Ape Tales
affenBRUT
Sie sind kulturell absolut unbedarft – zumindest in Sachen bildender Kunst. Gleichwohl, sie malen - konzentriert und leidenschaftlich.
Die Arbeiten von Orang Utans entführen den Betrachter über Äonen zurück in eine Zeit, als die Gattung Mensch noch nicht war. Gleichwohl hatte die Evolution bereits einen Sinn für Komposition, Gestaltung und Ordnung hervorgebracht, ihn in ein 'Ästhetik-Modul' gegossen und tief im Primatenhirn verankert.
Rund 13 Millionen Jahre und einen komplexen Stammbaum hominider Formenvielfalt später, irgendwann zu Beginn des 20. Jahrhunderts, entdeckte Homo sapiens erstaunt die kompositorischen Begabungen seiner Gattungsnachbarn. Und warf so einen ersten Blick auf die genetischen Basics des eigenen ästhetischen Bewusstseins.

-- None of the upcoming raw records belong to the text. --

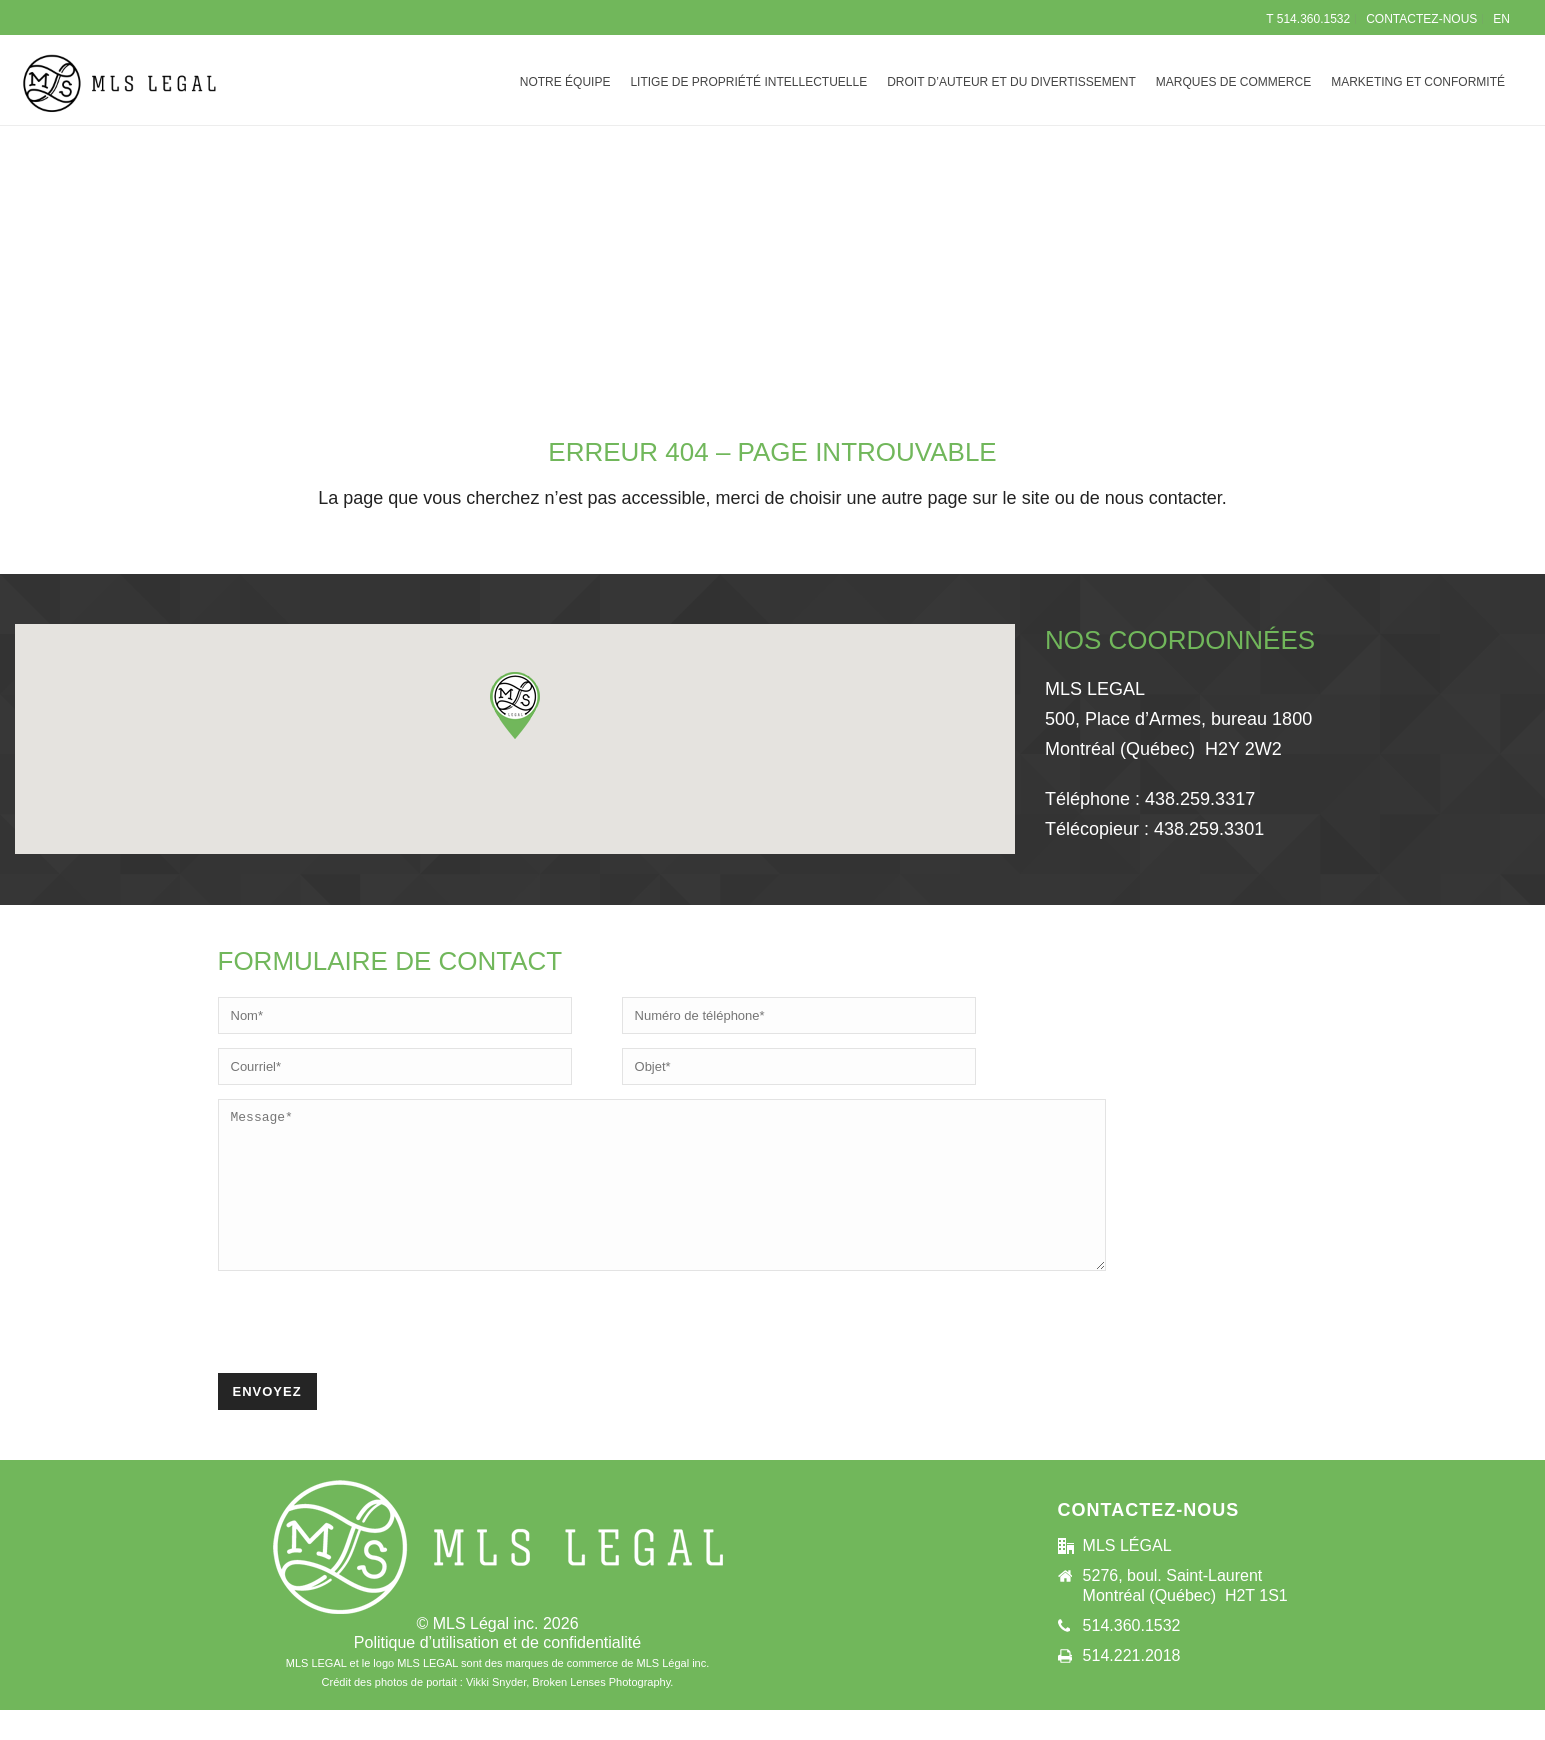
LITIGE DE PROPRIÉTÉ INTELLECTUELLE (748, 82)
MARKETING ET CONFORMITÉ (1418, 82)
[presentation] (370, 1354)
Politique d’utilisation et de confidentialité (497, 1672)
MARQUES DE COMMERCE (1233, 82)
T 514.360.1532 (1308, 19)
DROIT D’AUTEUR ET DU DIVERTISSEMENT (1011, 82)
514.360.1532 (1132, 1655)
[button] (515, 705)
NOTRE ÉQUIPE (565, 82)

In der Mitte des Jahrhunderts, der abstrakte Expressionismus war gerade en vogue, wurde die Affenmalerei ob ihrer äußerlichen Nähe zu diesem Stil zum Medienthema. Nobilitiert durch Ausstellungen, etwa im Institute of Contemporary Arts, blickte eine interessierte Öffentlichkeit gebannt auf die tierischen ‚Künstler’. Der Star unter ihnen hieß Congo, ein Schimpanse, der während seiner zweijährigen Schaffensperiode rund 400 Blätter produzierte. Drei von ihnen kamen unlängst im Londoner Auktionshaus Bonhams für insgesamt 21.515,00 Euro unter den Hammer (vgl. hier).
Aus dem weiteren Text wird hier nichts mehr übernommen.